DATA FOR THE TASK »
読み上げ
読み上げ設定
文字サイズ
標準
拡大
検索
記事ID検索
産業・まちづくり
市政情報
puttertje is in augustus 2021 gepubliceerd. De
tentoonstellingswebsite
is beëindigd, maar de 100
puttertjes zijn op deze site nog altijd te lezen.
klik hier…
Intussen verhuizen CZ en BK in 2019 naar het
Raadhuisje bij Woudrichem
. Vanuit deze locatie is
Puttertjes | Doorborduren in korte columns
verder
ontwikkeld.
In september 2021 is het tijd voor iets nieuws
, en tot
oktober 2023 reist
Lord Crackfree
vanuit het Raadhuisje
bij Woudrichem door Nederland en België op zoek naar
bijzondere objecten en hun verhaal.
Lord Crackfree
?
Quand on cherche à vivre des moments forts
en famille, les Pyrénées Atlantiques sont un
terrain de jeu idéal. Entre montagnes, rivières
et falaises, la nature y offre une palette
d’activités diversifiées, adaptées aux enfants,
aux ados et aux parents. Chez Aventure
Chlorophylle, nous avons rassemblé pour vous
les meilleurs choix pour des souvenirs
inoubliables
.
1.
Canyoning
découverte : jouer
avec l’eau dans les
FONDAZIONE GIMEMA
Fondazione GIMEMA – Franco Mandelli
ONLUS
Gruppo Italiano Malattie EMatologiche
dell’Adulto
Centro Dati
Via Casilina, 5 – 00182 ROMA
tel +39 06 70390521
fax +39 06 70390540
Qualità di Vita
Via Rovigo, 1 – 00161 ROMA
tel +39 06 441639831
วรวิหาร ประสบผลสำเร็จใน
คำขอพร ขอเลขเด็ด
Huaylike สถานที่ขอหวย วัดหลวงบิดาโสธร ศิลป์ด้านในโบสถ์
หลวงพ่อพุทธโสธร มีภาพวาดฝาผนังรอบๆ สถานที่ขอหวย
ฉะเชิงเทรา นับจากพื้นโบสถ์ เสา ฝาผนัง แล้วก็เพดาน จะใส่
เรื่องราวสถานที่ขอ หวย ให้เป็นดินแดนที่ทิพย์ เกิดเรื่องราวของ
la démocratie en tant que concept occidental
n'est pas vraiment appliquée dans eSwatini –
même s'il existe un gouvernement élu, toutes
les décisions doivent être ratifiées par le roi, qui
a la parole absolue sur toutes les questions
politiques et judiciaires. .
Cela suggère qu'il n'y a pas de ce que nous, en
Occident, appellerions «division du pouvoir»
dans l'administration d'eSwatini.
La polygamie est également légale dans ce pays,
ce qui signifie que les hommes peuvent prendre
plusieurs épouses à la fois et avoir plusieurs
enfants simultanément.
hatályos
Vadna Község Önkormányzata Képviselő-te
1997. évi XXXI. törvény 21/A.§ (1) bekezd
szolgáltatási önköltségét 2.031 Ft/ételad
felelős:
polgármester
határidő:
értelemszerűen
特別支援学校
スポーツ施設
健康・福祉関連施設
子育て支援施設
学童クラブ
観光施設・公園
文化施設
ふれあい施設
* * *
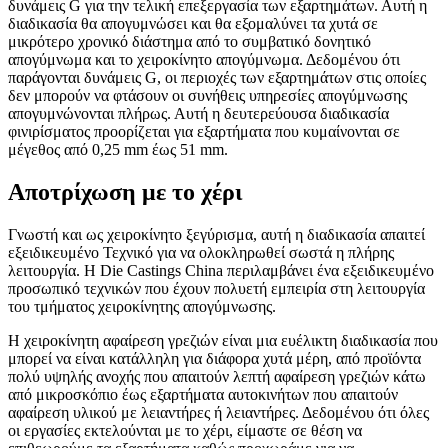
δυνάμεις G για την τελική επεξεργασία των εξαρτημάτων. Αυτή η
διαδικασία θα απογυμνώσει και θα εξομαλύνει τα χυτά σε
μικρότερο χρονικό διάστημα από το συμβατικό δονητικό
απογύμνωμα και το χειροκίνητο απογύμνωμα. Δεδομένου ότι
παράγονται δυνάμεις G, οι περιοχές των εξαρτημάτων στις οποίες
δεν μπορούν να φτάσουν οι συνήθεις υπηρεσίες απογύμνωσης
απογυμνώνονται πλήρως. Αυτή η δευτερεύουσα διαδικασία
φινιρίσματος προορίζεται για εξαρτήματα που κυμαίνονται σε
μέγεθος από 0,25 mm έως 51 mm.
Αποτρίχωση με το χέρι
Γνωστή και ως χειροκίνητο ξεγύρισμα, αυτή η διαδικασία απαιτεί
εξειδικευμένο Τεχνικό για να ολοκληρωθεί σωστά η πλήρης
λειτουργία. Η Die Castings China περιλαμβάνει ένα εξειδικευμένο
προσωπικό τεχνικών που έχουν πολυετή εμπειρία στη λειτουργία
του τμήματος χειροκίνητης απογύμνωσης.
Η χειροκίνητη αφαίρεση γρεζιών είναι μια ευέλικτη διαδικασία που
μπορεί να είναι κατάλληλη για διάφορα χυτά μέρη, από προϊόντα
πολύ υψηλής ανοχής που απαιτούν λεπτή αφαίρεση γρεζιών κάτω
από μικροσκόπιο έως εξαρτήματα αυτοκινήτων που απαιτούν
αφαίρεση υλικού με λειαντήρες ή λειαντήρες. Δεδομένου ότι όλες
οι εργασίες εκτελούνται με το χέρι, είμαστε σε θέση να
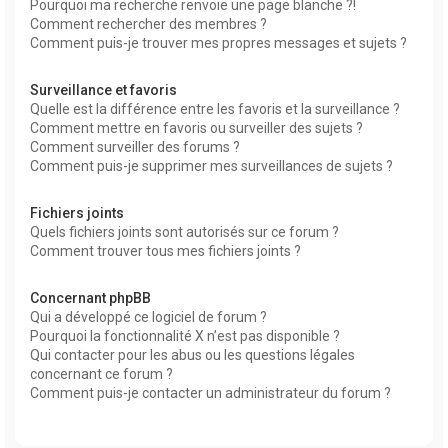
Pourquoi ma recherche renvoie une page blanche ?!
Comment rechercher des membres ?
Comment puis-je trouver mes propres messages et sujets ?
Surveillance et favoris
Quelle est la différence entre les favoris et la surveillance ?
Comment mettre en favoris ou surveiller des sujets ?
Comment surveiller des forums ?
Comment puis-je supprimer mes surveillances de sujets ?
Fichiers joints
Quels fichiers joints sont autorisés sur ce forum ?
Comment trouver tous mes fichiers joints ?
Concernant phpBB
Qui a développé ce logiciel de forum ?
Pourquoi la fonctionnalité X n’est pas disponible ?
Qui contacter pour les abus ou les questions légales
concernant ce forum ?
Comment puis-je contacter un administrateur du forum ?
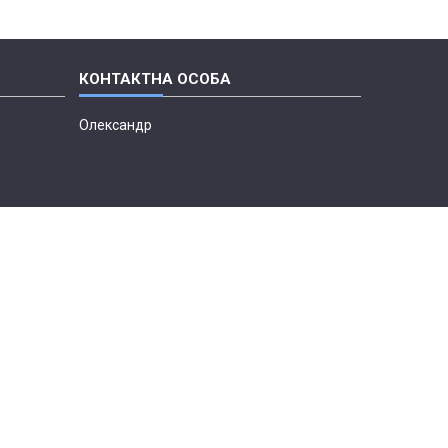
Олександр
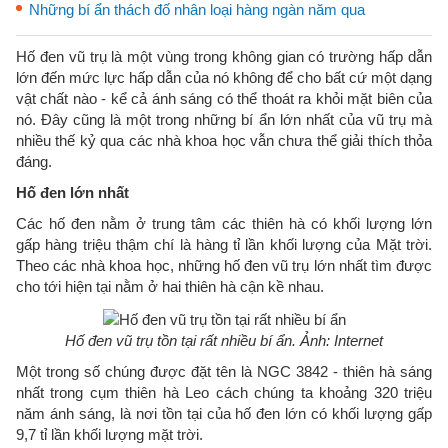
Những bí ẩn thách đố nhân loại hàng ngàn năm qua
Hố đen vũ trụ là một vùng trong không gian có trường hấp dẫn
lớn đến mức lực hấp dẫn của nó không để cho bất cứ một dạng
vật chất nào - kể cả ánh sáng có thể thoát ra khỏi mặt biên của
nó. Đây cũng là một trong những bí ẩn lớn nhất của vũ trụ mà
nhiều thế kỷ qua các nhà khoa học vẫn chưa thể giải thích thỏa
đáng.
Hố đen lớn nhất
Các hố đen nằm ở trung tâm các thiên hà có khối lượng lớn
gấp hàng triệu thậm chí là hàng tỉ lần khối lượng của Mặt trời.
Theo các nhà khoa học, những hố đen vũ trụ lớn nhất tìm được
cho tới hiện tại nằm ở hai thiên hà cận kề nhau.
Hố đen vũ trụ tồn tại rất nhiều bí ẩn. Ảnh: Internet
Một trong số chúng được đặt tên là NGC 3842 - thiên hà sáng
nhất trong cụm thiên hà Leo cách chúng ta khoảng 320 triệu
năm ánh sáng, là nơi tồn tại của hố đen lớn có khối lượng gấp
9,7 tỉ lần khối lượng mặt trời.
...
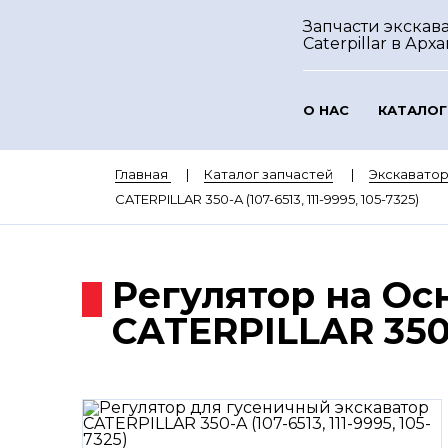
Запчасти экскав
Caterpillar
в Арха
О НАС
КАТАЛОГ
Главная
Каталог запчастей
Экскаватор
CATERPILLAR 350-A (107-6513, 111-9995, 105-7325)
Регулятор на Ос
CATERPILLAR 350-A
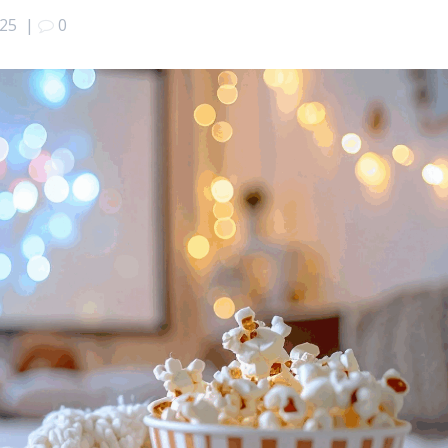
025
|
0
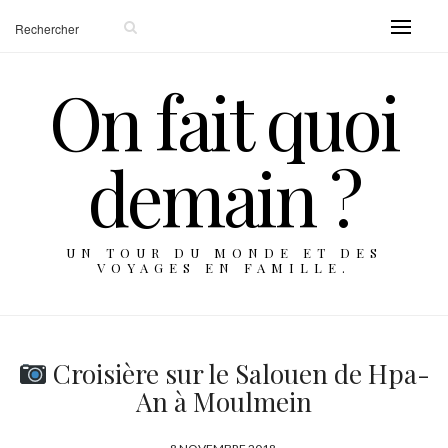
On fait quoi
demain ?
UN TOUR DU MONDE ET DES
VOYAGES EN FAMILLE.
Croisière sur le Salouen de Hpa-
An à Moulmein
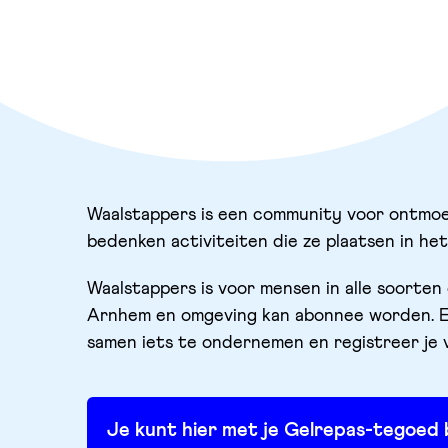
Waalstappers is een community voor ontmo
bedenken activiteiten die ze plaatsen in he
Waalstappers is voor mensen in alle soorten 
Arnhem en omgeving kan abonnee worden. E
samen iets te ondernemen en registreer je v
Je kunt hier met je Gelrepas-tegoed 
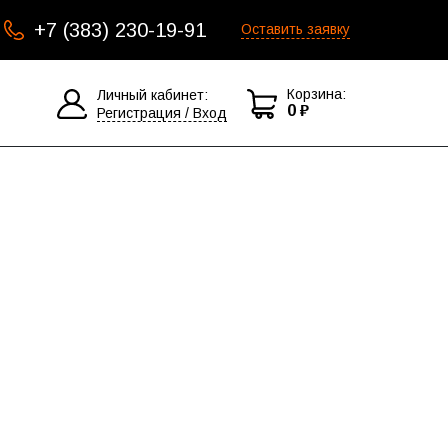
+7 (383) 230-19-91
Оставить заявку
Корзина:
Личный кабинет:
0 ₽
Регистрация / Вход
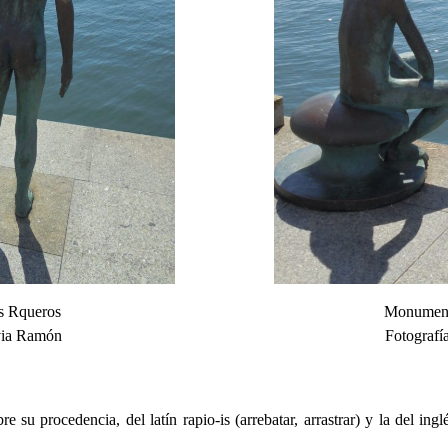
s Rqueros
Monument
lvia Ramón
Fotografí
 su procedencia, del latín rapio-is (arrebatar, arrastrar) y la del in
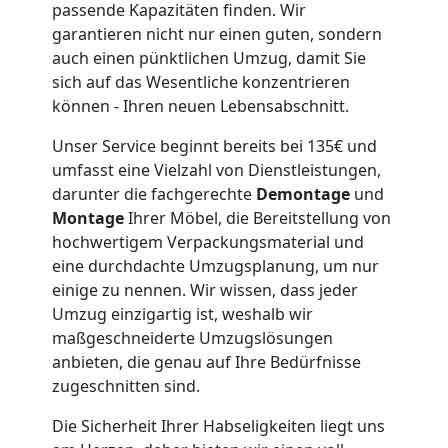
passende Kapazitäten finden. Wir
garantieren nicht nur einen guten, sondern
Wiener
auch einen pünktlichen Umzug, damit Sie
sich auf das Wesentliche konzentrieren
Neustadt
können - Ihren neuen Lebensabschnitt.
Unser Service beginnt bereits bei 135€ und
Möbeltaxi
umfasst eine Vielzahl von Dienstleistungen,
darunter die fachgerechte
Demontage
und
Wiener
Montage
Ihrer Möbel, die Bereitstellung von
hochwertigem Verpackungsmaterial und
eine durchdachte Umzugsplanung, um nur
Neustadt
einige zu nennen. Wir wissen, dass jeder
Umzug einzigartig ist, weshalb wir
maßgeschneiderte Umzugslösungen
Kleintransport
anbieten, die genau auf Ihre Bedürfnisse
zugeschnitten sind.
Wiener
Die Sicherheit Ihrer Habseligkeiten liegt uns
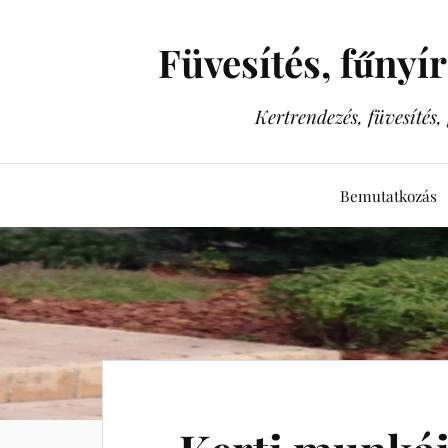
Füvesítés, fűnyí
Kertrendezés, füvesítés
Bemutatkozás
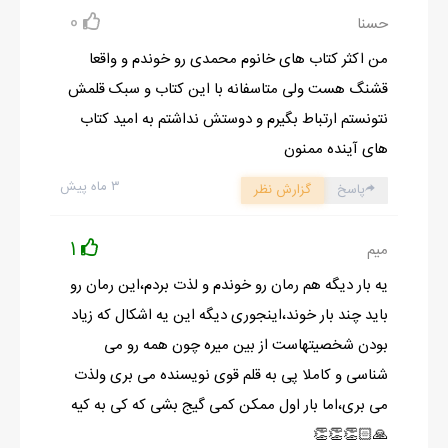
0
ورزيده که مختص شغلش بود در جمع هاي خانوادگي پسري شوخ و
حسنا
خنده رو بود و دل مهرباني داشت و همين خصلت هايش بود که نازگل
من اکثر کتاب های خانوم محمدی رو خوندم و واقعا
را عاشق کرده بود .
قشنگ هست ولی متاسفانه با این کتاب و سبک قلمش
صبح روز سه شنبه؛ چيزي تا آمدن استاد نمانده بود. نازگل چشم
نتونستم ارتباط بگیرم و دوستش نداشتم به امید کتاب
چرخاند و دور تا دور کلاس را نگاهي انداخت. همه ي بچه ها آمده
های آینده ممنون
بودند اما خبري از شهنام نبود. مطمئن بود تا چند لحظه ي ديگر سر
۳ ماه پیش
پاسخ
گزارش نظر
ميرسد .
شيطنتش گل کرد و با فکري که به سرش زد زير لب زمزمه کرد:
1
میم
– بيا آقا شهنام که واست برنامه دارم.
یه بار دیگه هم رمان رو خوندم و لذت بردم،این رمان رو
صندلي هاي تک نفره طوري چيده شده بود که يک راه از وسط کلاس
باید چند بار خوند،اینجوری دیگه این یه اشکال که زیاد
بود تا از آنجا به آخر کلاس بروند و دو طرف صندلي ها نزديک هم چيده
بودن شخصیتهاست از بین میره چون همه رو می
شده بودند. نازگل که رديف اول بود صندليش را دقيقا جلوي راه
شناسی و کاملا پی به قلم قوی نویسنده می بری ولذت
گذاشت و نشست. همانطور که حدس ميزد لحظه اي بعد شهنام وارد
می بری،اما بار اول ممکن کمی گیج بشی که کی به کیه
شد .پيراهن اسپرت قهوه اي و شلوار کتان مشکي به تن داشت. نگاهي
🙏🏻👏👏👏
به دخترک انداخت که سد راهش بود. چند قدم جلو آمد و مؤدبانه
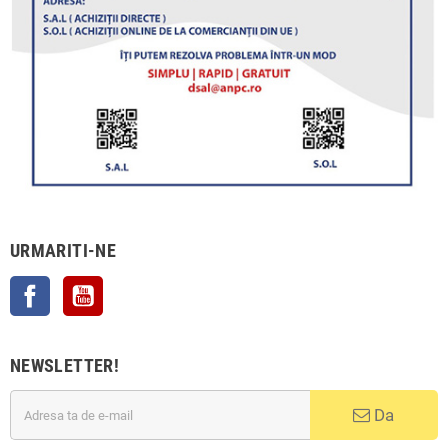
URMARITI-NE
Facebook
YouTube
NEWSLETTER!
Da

WHAT IS REQUIRED » Everything from the line above that contains "Waalstappers is voor mensen in alle soorten" down to the line that contains "صندلي هاي تک" must be reproduced exactly, both ends included. Omit the pictures.

REPLY TO THE TASK »
Waalstappers is voor mensen in alle soorten 
Arnhem en omgeving kan abonnee worden. E
samen iets te ondernemen en registreer je v
Je kunt hier met je Gelrepas-tegoed 
+7 (383) 230-19-91
Оставить заявку
Корзина:
Личный кабинет:
0 ₽
Регистрация / Вход
s Rqueros
Monument
lvia Ramón
Fotografí
 su procedencia, del latín rapio-is (arrebatar, arrastrar) y la del in
passende Kapazitäten finden. Wir
garantieren nicht nur einen guten, sondern
Wiener
auch einen pünktlichen Umzug, damit Sie
sich auf das Wesentliche konzentrieren
Neustadt
können - Ihren neuen Lebensabschnitt.
Unser Service beginnt bereits bei 135€ und
Möbeltaxi
umfasst eine Vielzahl von Dienstleistungen,
darunter die fachgerechte
Demontage
und
Wiener
Montage
Ihrer Möbel, die Bereitstellung von
hochwertigem Verpackungsmaterial und
eine durchdachte Umzugsplanung, um nur
Neustadt
einige zu nennen. Wir wissen, dass jeder
Umzug einzigartig ist, weshalb wir
maßgeschneiderte Umzugslösungen
Kleintransport
anbieten, die genau auf Ihre Bedürfnisse
zugeschnitten sind.
Wiener
Die Sicherheit Ihrer Habseligkeiten liegt uns
Füvesítés, fűnyí
Kertrendezés, füvesítés
Bemutatkozás
0
ورزيده که مختص شغلش بود در جمع هاي خانوادگي پسري شوخ و
حسنا
خنده رو بود و دل مهرباني داشت و همين خصلت هايش بود که نازگل
من اکثر کتاب های خانوم محمدی رو خوندم و واقعا
را عاشق کرده بود .
قشنگ هست ولی متاسفانه با این کتاب و سبک قلمش
صبح روز سه شنبه؛ چيزي تا آمدن استاد نمانده بود. نازگل چشم
نتونستم ارتباط بگیرم و دوستش نداشتم به امید کتاب
چرخاند و دور تا دور کلاس را نگاهي انداخت. همه ي بچه ها آمده
های آینده ممنون
بودند اما خبري از شهنام نبود. مطمئن بود تا چند لحظه ي ديگر سر
۳ ماه پیش
پاسخ
گزارش نظر
ميرسد .
شيطنتش گل کرد و با فکري که به سرش زد زير لب زمزمه کرد:
1
میم
– بيا آقا شهنام که واست برنامه دارم.
یه بار دیگه هم رمان رو خوندم و لذت بردم،این رمان رو
صندلي هاي تک نفره طوري چيده شده بود که يک راه از وسط کلاس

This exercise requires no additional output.